- DATA FOR THE TASK:
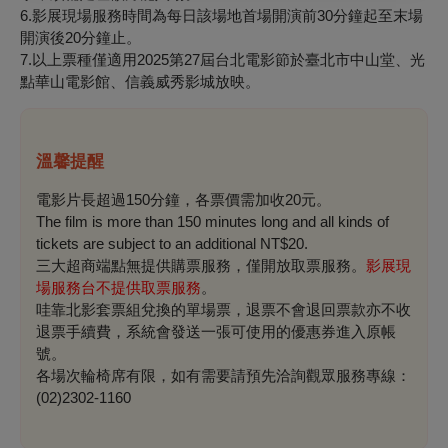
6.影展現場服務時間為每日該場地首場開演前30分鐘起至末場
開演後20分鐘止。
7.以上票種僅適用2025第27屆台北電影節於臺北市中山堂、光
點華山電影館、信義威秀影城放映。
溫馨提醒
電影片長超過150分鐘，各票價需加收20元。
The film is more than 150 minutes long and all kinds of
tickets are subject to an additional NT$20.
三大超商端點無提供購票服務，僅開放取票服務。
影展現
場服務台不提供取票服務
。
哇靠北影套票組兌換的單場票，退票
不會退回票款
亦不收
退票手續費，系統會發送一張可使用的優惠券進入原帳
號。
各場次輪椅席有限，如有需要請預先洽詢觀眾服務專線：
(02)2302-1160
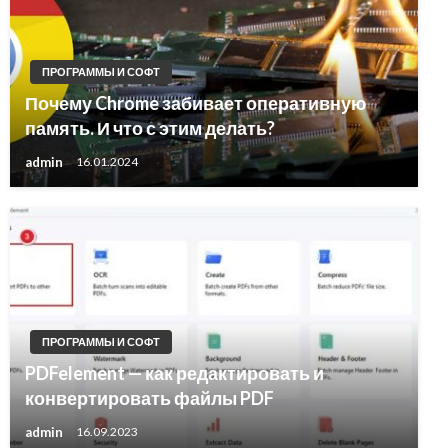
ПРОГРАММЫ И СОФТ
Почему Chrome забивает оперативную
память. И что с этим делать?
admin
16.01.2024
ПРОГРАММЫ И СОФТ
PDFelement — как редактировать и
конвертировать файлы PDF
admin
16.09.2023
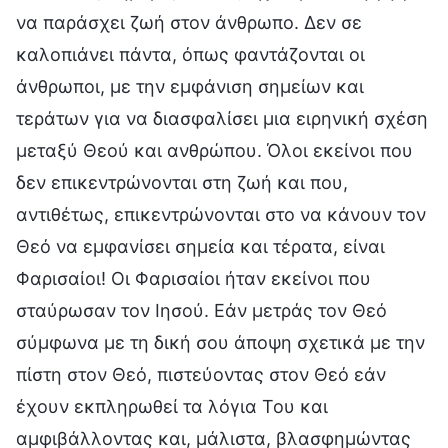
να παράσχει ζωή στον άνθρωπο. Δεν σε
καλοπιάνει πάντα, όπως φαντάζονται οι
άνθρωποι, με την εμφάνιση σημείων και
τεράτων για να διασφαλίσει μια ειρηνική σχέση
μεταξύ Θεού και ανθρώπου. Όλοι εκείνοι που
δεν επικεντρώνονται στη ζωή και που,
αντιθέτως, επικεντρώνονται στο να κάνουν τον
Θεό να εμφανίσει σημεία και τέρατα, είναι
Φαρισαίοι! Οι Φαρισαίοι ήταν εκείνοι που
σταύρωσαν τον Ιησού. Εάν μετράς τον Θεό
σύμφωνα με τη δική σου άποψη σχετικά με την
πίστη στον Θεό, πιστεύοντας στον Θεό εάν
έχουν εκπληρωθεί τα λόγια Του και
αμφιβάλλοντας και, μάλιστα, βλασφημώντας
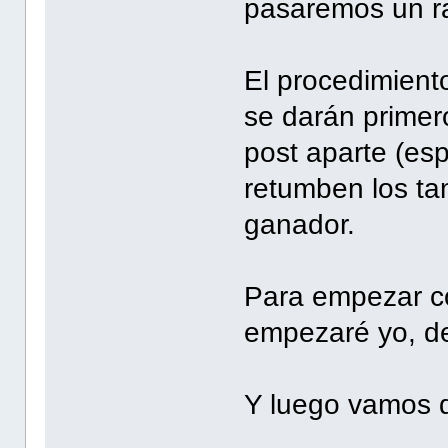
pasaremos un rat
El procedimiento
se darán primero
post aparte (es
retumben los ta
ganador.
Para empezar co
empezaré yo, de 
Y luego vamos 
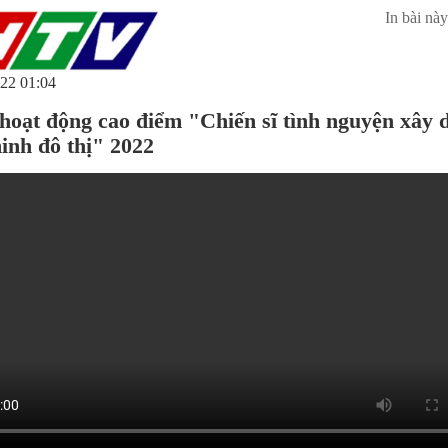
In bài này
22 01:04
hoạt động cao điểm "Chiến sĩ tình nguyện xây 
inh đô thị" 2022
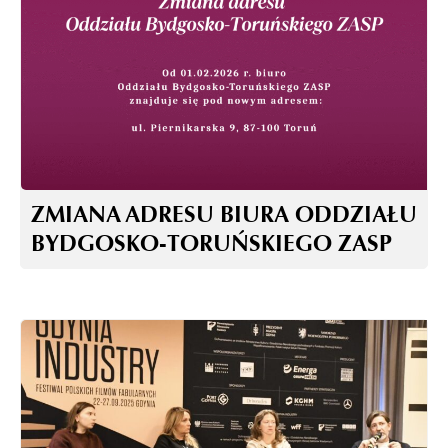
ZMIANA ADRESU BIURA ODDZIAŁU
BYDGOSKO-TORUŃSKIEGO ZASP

- EXERCISE GOAL: Output the records above as they stand, from the first line to the line with "τεράτων για να διασφαλίσει μια ειρηνική σχέση", inclusive, and exclude the pictures.

- COMPLETED TASK:
6.影展現場服務時間為每日該場地首場開演前30分鐘起至末場
開演後20分鐘止。
7.以上票種僅適用2025第27屆台北電影節於臺北市中山堂、光
點華山電影館、信義威秀影城放映。
溫馨提醒
電影片長超過150分鐘，各票價需加收20元。
The film is more than 150 minutes long and all kinds of
tickets are subject to an additional NT$20.
三大超商端點無提供購票服務，僅開放取票服務。
影展現
場服務台不提供取票服務
。
哇靠北影套票組兌換的單場票，退票
不會退回票款
亦不收
退票手續費，系統會發送一張可使用的優惠券進入原帳
號。
各場次輪椅席有限，如有需要請預先洽詢觀眾服務專線：
(02)2302-1160
ПРОГРАММЫ И СОФТ
Почему Chrome забивает оперативную
память. И что с этим делать?
admin
16.01.2024
ПРОГРАММЫ И СОФТ
PDFelement — как редактировать и
конвертировать файлы PDF
admin
16.09.2023
να παράσχει ζωή στον άνθρωπο. Δεν σε
καλοπιάνει πάντα, όπως φαντάζονται οι
άνθρωποι, με την εμφάνιση σημείων και
τεράτων για να διασφαλίσει μια ειρηνική σχέση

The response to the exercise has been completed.